The NHS is stockpiling body bags to cope with no deal Brexit
The NHS is stockpiling bodybags to cope with a no deal Brexit shortage, ministers have admitted.
A letter from health minister Stephen Hammond to a fellow MP, giving assurances to one of his constituents, confirmed the macabre course of action, in a bid to offer reassurance that the NHS will continue to operate despite the disruption.
The letter lists a number of medical products, consumables and equipment being stockpiled to cope with Britain crashing out without a deal.
They include medicines, vaccines and blood products.
But in the letter, extracts of which were published on Twitter by ITV’s Robert Peston, Mr Hammond singles out body bags as an important consumable being protected by health service bosses.
It reads: “The Department is working with its partners across Government, in the health sector and in industry to prepare for any possible disruption in the supply chain.
“While this does not mean that we are expecting such disruption, the Government is preparing for all exit scenarios.
“These include sensible strategies for devices and consumables, including body bags, that come to the UK from or through the EU, such as precautionary stockpiling by suppliers, to ensure that the supply of essential products is not disrupted.”
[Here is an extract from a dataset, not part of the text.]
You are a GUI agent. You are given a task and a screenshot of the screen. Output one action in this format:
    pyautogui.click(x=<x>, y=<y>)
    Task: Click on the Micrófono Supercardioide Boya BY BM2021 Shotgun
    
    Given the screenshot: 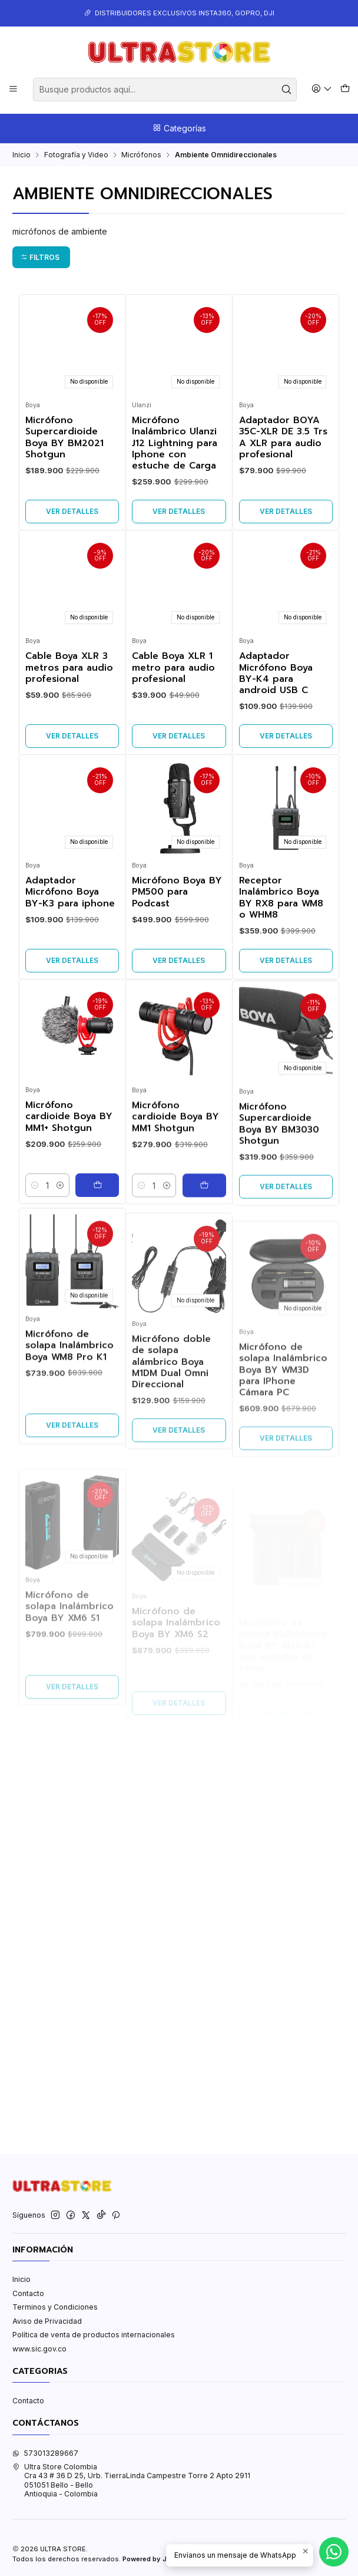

A Department of Health and Social Care spokesperson said: “We are taking comprehensive action to ensure the NHS has continued access to products needed to deliver safe, effective care.
“If everyone does what they should do, we are confident the supply of medicines and other medical supplies will be uninterrupted in the event of exiting the EU without a deal.”
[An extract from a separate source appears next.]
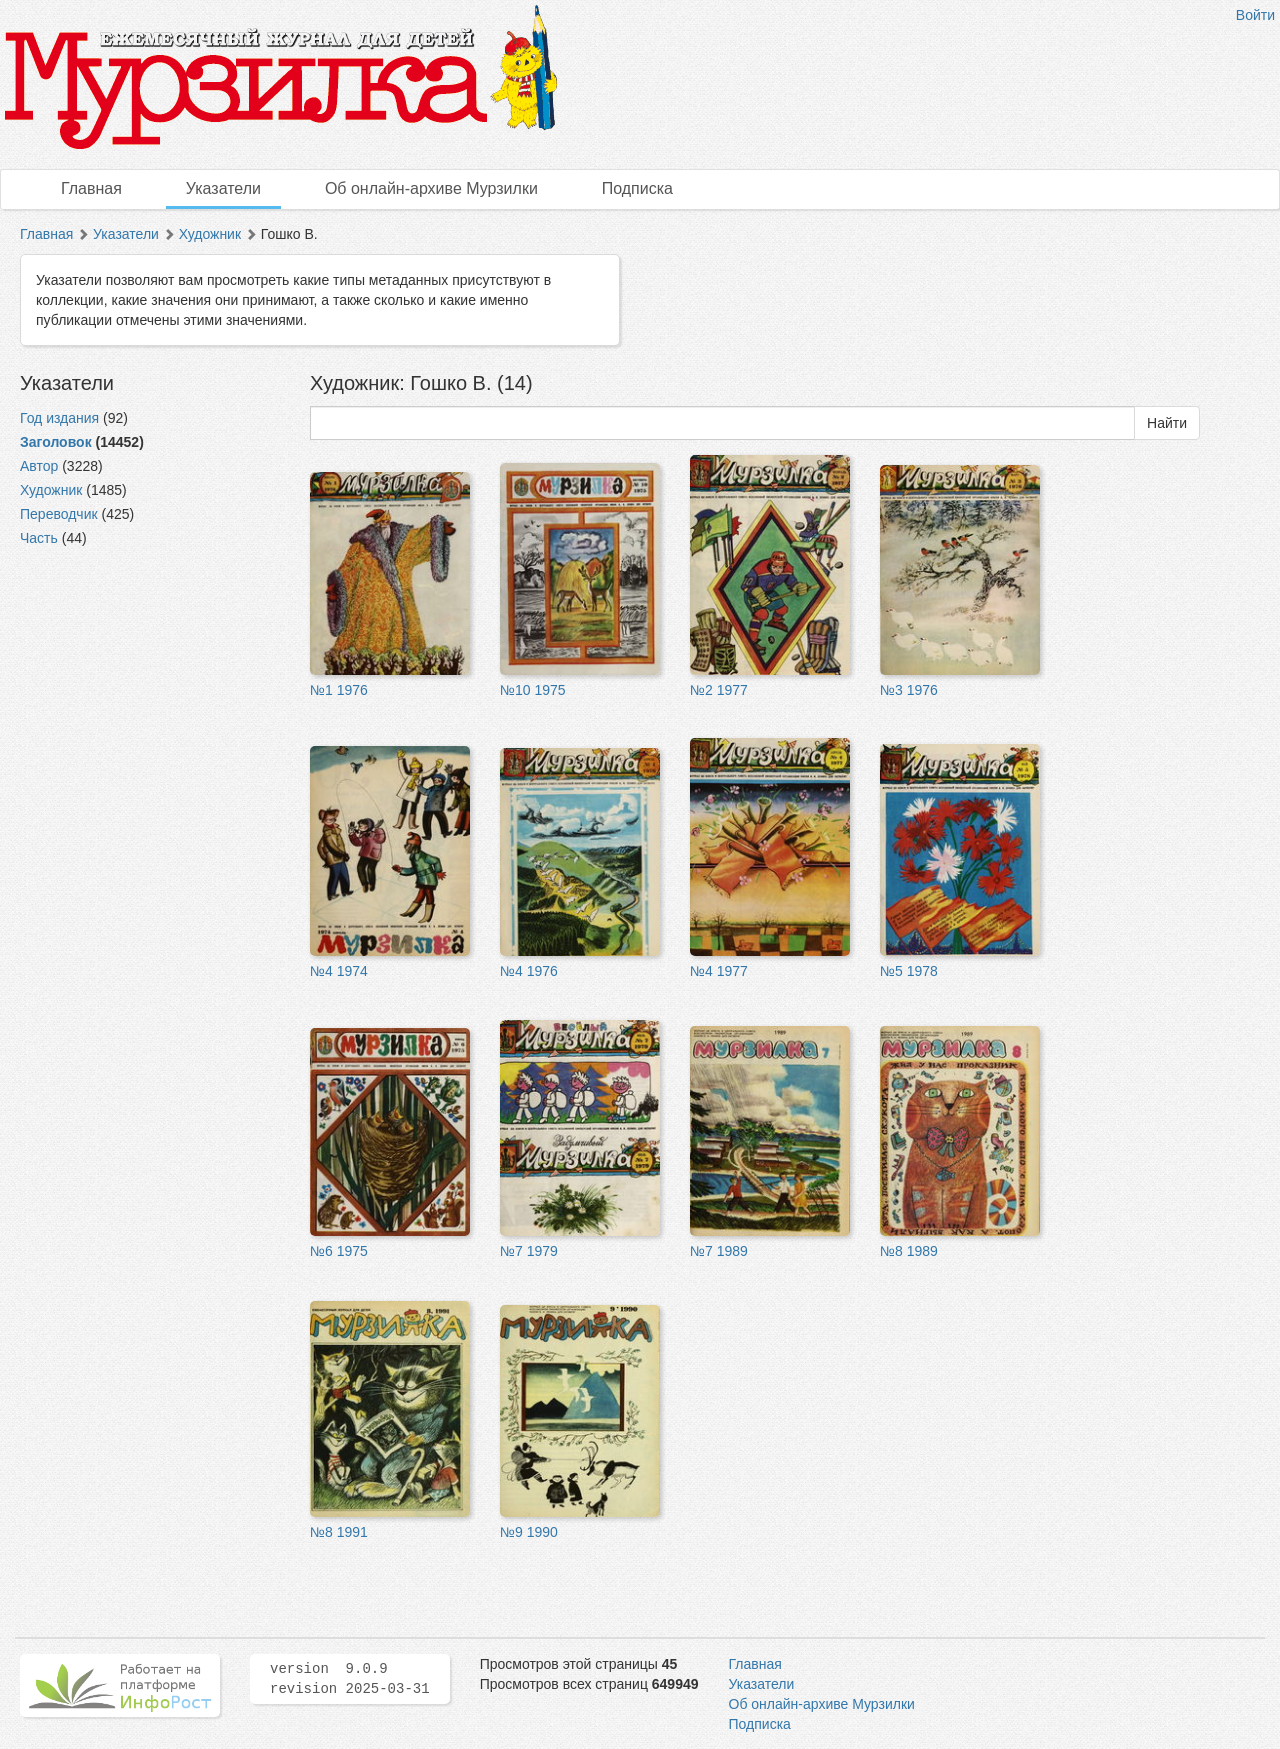 Image resolution: width=1280 pixels, height=1749 pixels. What do you see at coordinates (39, 538) in the screenshot?
I see `Часть` at bounding box center [39, 538].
37 million packs of medicines are imported to the UK from the EU every month, and the NHS is preparing for a doomsday scenario to prevent supplies running dry.
Government and NHS chiefs have set up a "war room" called the ‘Operational Response Centre’ and industry firms are creating six-week stockpiles of medicine.
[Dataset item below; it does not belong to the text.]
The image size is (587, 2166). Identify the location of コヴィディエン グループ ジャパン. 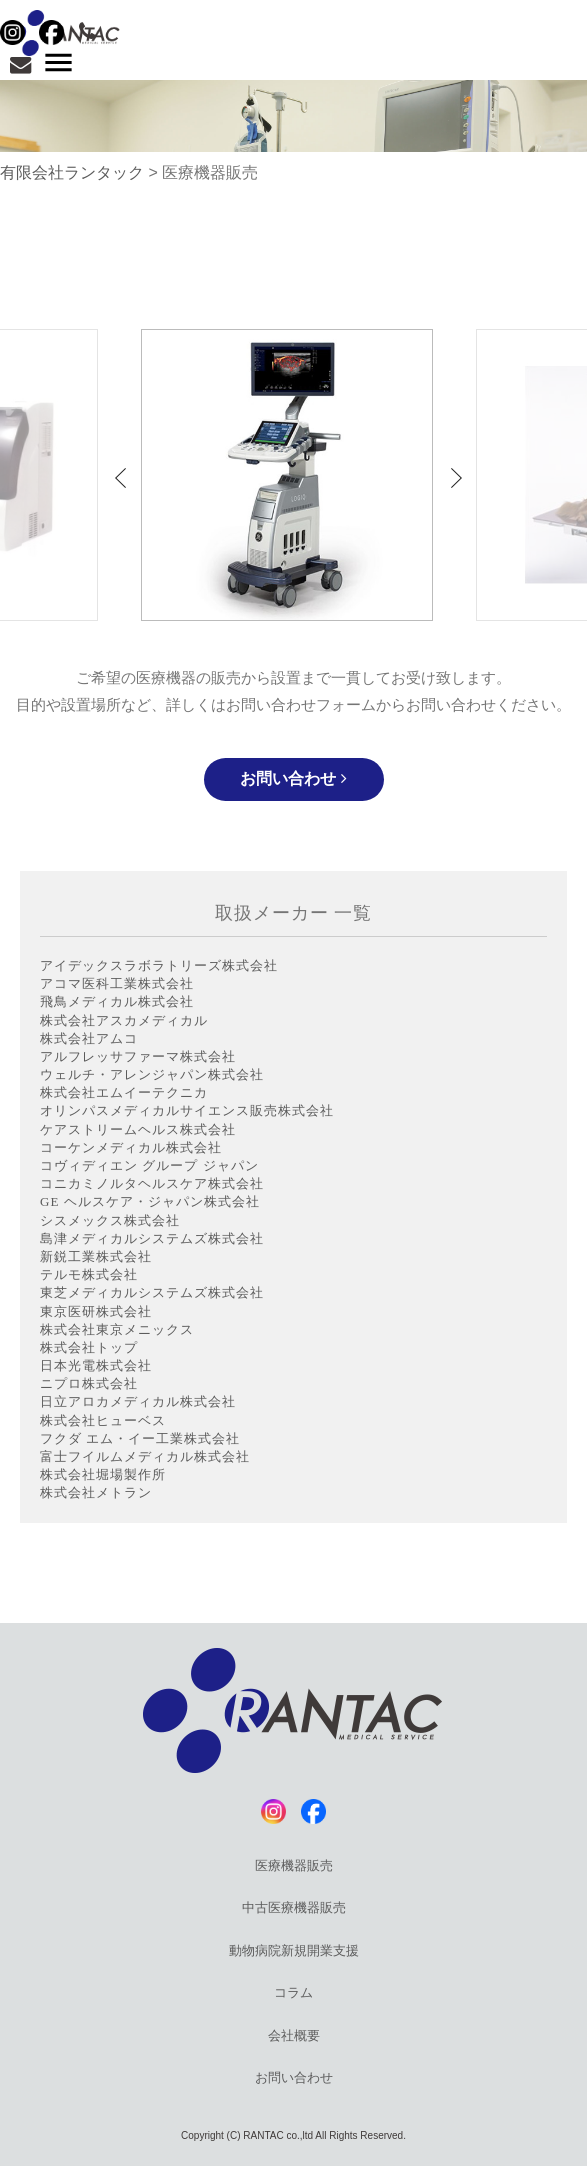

Health Secretary Matt Hancock has chartered a plane to fly in short-shelf-life products, like isotopes for cancer treatment, from Maastricht. Insulin could also be stockpiled.
Mr Hancock claimed he’s become the biggest buyer of fridges in the world, after fitting out facilities for storage of the crucial drugs.
NHS staff are being "directed" to urge patients not to stockpile medicines personally to avoid shortages throughout the system.